When you visit the National Garden in the Imperial Palace grounds in Tokyo, they give you a plastic entrance card on entry. You return the card on exit at either the North or East gates of the palace. On first observation, it seems like a security scheme to insure that no visitor is not accidentally forgotten and remains in the grounds after 4.30pm. However, I wonder how well this scheme would work. Let's consider the variation in it.

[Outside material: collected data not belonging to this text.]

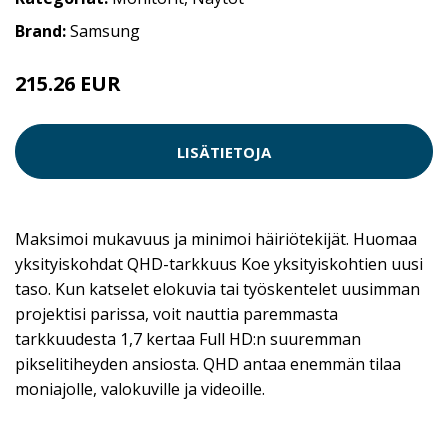
Brand:
Samsung
215.26 EUR
229 EUR
LISÄTIETOJA
Maksimoi mukavuus ja minimoi häiriötekijät. Huomaa
yksityiskohdat QHD-tarkkuus Koe yksityiskohtien uusi
taso. Kun katselet elokuvia tai työskentelet uusimman
projektisi parissa, voit nauttia paremmasta
tarkkuudesta 1,7 kertaa Full HD:n suuremman
pikselitiheyden ansiosta. QHD antaa enemmän tilaa
moniajolle, valokuville ja videoille.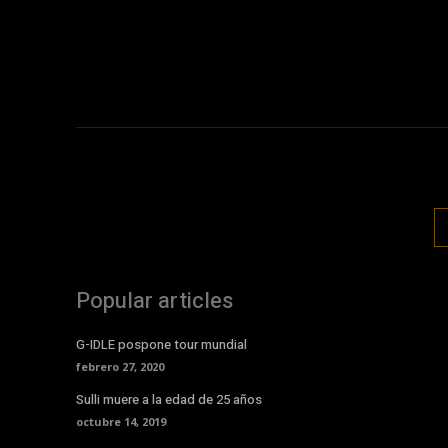
Popular articles
G-IDLE pospone tour mundial
febrero 27, 2020
Sulli muere a la edad de 25 años
octubre 14, 2019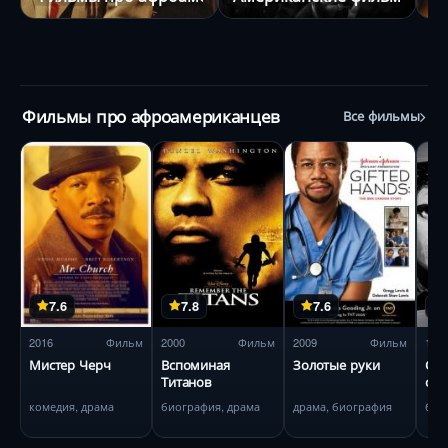
Фильмы про афроамериканцев
Все фильмы
7.6
7.8
7.6
2016
Фильм
2000
Фильм
2009
Фильм
198
Мистер Черч
Вспоминая
Золотые руки
Сме
Титанов
ор
комедия, драма
биография, драма
драма, биография
бое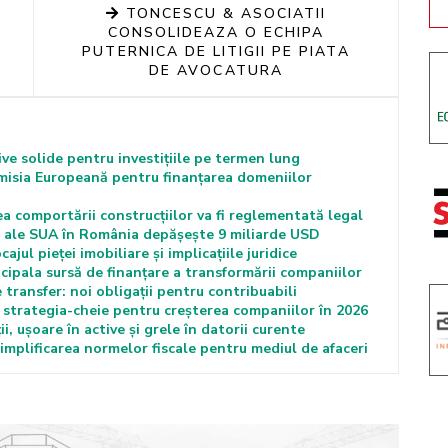
TONCESCU & ASOCIATII
CONSOLIDEAZA O ECHIPA
PUTERNICA DE LITIGII PE PIATA
DE AVOCATURA
e solide pentru investițiile pe termen lung
misia Europeană pentru finanțarea domeniilor
comportării construcțiilor va fi reglementată legal
cte ale SUA în România depășește 9 miliarde USD
jul pieței imobiliare și implicațiile juridice
cipala sursă de finanțare a transformării companiilor
transfer: noi obligații pentru contribuabili
e strategia-cheie pentru creșterea companiilor în 2026
i, ușoare în active și grele în datorii curente
mplificarea normelor fiscale pentru mediul de afaceri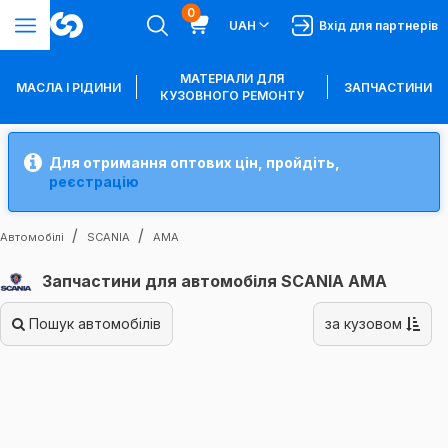
0
UAH
Вхід для партнерів
МАТЕРІАЛИ ДЛЯ
МАСЛА І РІДИНИ
ЗАПЧАСТИНИ
КУЗОВНОГО РЕМОНТУ
Для отримання оптових цін, пройдіть,
реєстрацію
Автомобілі
SCANIA
AMA
Запчастини для автомобіля SCANIA AMA
Пошук автомобілів
за кузовом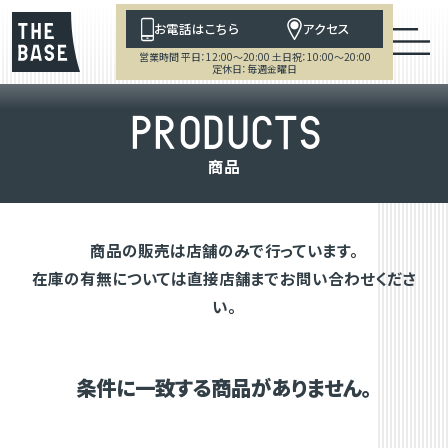
お電話はこちら
アクセス
営業時間 平日：12:00～20:00 土日祝：10:00～20:00
定休日：毎週金曜日
P
R
O
D
U
C
T
S
商
品
商品の販売は店舗のみで行っています。
在庫の有無については直接店舗までお問い合わせくださ
い。
条件に一致する商品がありません。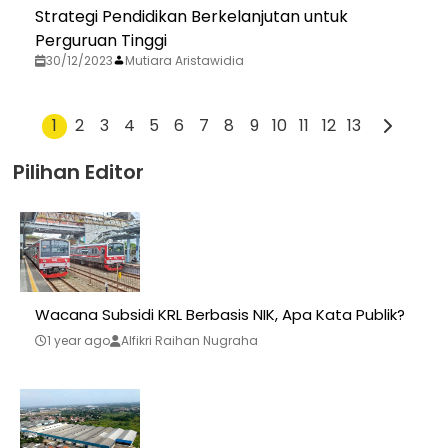
Strategi Pendidikan Berkelanjutan untuk
Perguruan Tinggi
30/12/2023
Mutiara Aristawidia
1
2
3
4
5
6
7
8
9
10
11
12
13
Pilihan Editor
Wacana Subsidi KRL Berbasis NIK, Apa Kata Publik?
1 year ago
Alfikri Raihan Nugraha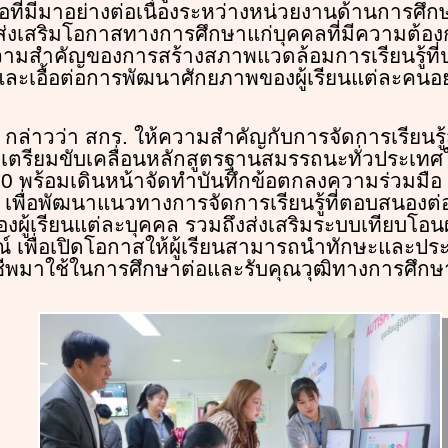
ที่มีมาอย่างต่อเนื่องระหว่างหน่วยงานด้านการศึกษ
่งเสริมโอกาสทางการศึกษาแก่บุคคลที่มีความต้อง
วามสำคัญของการสร้างสภาพแวดล้อมการเรียนรู้ที่
ละเอื้อต่อการพัฒนาศักยภาพของผู้เรียนแต่ละคนอ
 กล่าวว่า สกร. ให้ความสำคัญกับการจัดการเรียนรู้
ตรียมขับเคลื่อนหลักสูตรฐานสมรรถนะทั่วประเทศใ
0 พร้อมเดินหน้าจัดทำบันทึกข้อตกลงความร่วมมือ
ย เพื่อพัฒนาแนวทางการจัดการเรียนรู้ที่ตอบสนอง
ผู้เรียนแต่ละบุคคล รวมถึงส่งเสริมระบบเทียบโอนผ
 เพื่อเปิดโอกาสให้ผู้เรียนสามารถนำทักษะและป
พมาใช้ในการศึกษาต่อและรับคุณวุฒิทางการศึกษา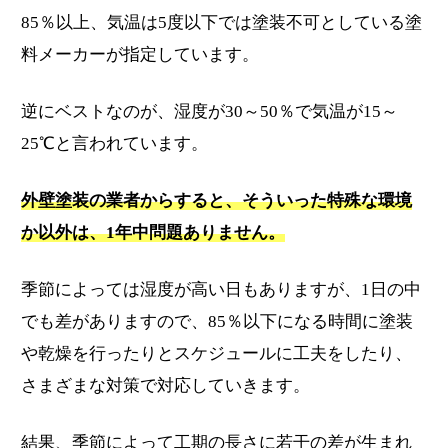
85％以上、気温は5度以下では塗装不可としている塗
料メーカーが指定しています。
逆にベストなのが、湿度が30～50％で気温が15～
25℃と言われています。
外壁塗装の業者からすると、そういった特殊な環境
か以外は、1年中問題ありません。
季節によっては湿度が高い日もありますが、1日の中
でも差がありますので、85％以下になる時間に塗装
や乾燥を行ったりとスケジュールに工夫をしたり、
さまざまな対策で対応していきます。
結果、季節によって工期の長さに若干の差が生まれ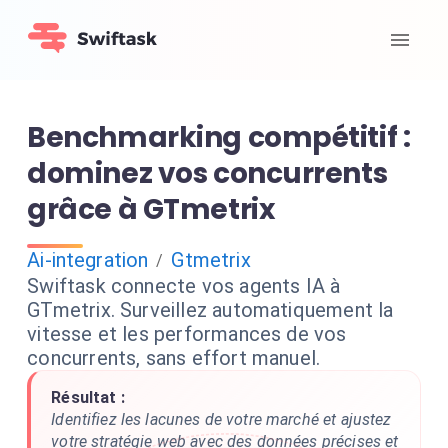
Benchmarking compétitif :
dominez vos concurrents
grâce à GTmetrix
Ai-integration
Gtmetrix
/
Swiftask connecte vos agents IA à
GTmetrix. Surveillez automatiquement la
vitesse et les performances de vos
concurrents, sans effort manuel.
Résultat :
Identifiez les lacunes de votre marché et ajustez
votre stratégie web avec des données précises et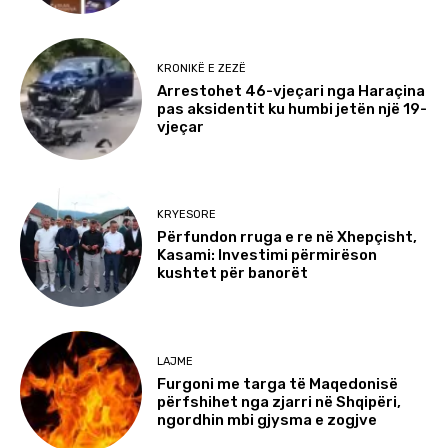
KRONIKË E ZEZË
Arrestohet 46-vjeçari nga Haraçina
pas aksidentit ku humbi jetën një 19-
vjeçar
KRYESORE
Përfundon rruga e re në Xhepçisht,
Kasami: Investimi përmirëson
kushtet për banorët
LAJME
Furgoni me targa të Maqedonisë
përfshihet nga zjarri në Shqipëri,
ngordhin mbi gjysma e zogjve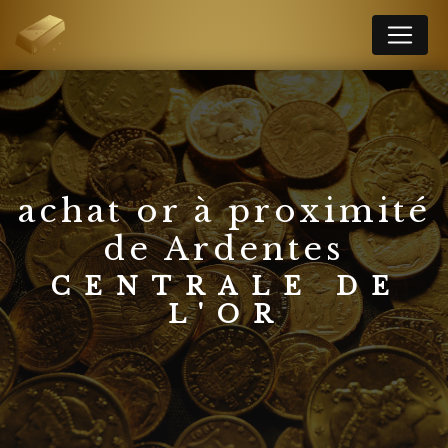
Panneau de gestion des cookies
achat or à proximité
de Ardentes
CENTRALE DE
L'OR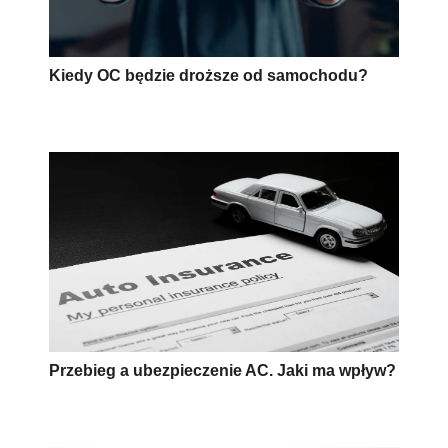
Kiedy OC będzie droższe od samochodu?
Przebieg a ubezpieczenie AC. Jaki ma wpływ?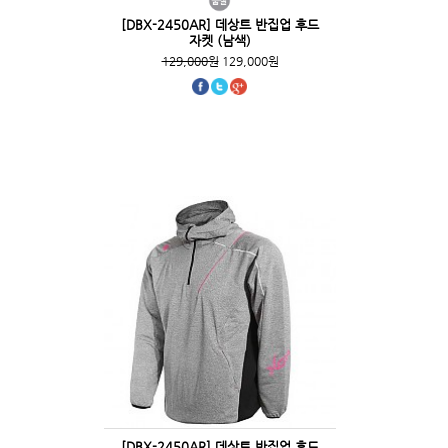
[DBX-2450AR] 데상트 반집업 후드
자켓 (남색)
129,000원
129,000원
[DBX-2450AR] 데상트 반집업 후드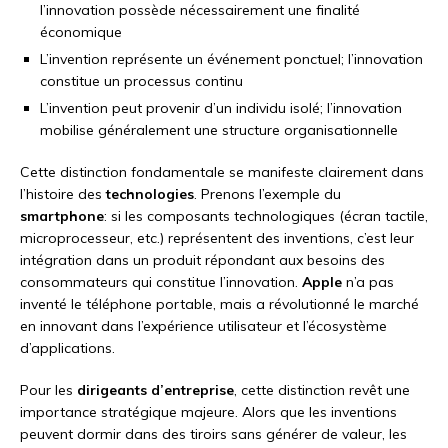
l’innovation possède nécessairement une finalité
économique
L’invention représente un événement ponctuel; l’innovation
constitue un processus continu
L’invention peut provenir d’un individu isolé; l’innovation
mobilise généralement une structure organisationnelle
Cette distinction fondamentale se manifeste clairement dans
l’histoire des
technologies
. Prenons l’exemple du
smartphone
: si les composants technologiques (écran tactile,
microprocesseur, etc.) représentent des inventions, c’est leur
intégration dans un produit répondant aux besoins des
consommateurs qui constitue l’innovation.
Apple
n’a pas
inventé le téléphone portable, mais a révolutionné le marché
en innovant dans l’expérience utilisateur et l’écosystème
d’applications.
Pour les
dirigeants d’entreprise
, cette distinction revêt une
importance stratégique majeure. Alors que les inventions
peuvent dormir dans des tiroirs sans générer de valeur, les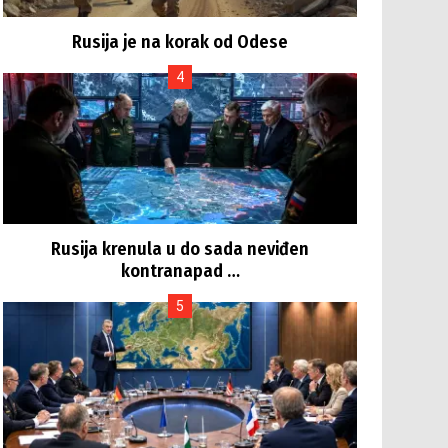
Rusija je na korak od Odese
Rusija krenula u do sada neviđen
kontranapad …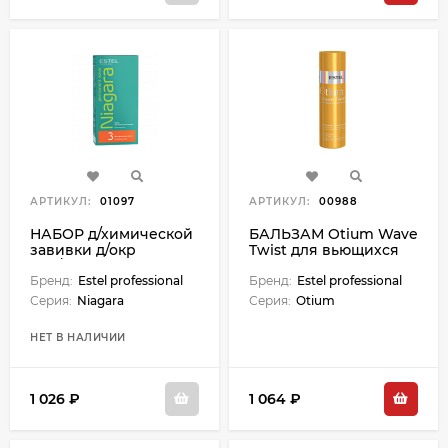
АРТИКУЛ:
01097
АРТИКУЛ:
00988
НАБОР д/химической
БАЛЬЗАМ Otium Wave
завивки д/окр
Twist для вьющихся
вол/Niagara
волос - 200 мл
Бренд:
Estel professional
Бренд:
Estel professional
Серия:
Niagara
Серия:
Otium
НЕТ В НАЛИЧИИ
1 026 ₽
1 064 ₽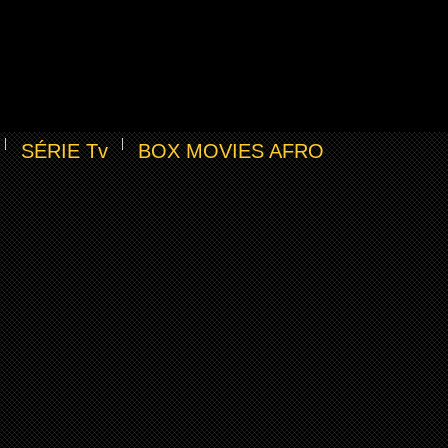
SÉRIE Tv
BOX MOVIES AFRO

On entry our guard couldn't decide if we were a party/family of 5 or 6. The 3 month old in the carrier around my neck ought to count but was it really necessary. As we shuffled through so did several other individuals and families. Had he really counted everyone accurately? On exit, it might have been easy to explain that the 3 month old didn't have a card whilst we secretly kept it as a souvenir (which we didn't, everyone in the party except me being a good upstanding Japanese citizen). I'm left wondering what the shrinkage of cards is each day? And how much search effort around the National Garden is required to be sure that the missing cards walked out the facility and aren't hiding in the bushes.
As a security system, I think the card system has more variability than would ideally be desired.
There is a second, simpler but less obvious reason for the cards - it's a Kanban system. The cards simply limit the inventory of people visiting the gardens to keep them from getting overcrowded. I strongly suspect this is the real reason. When the cards at the entrance run out, then new visitors need to wait until someone leaves. This is only likely to happen on very peak times such as New Year, the Emperor's Birthday and so forth. The Kanban solution has much lower susceptibility to variability. It doesn't matter if there is a small amount of shrinkage on an individual daily basis because it's a fail safe arrangement. So what if a few visitors have to wait a little longer to gain admission and the overall maximum inventory is reduced from shrinkage. The Kanban idea is much more variation tolerant.
I'm currently thinking a lot about Kanban systems and software engineering - after Don Reinertsen challenged me with it recently. He believes that the work I've been doing with cumulative flow diagrams will enable a Kanban system in tooling. The question is, what would be the benefit of such a system. It would certainly be easy to extend Visual Studio Team System to report inventory levels at different work item states and to limit the creation of new work items or movement of work items from state-to-state according to some Kanban limit. BUT, and this is the real question, for what purpose? I need to find a team willing to experiment with this idea manually and compare it against the drum-buffer-rope solution I have been evangelizing to see whether it is a flyer or not. Don't expect an answer to this question anytime soon.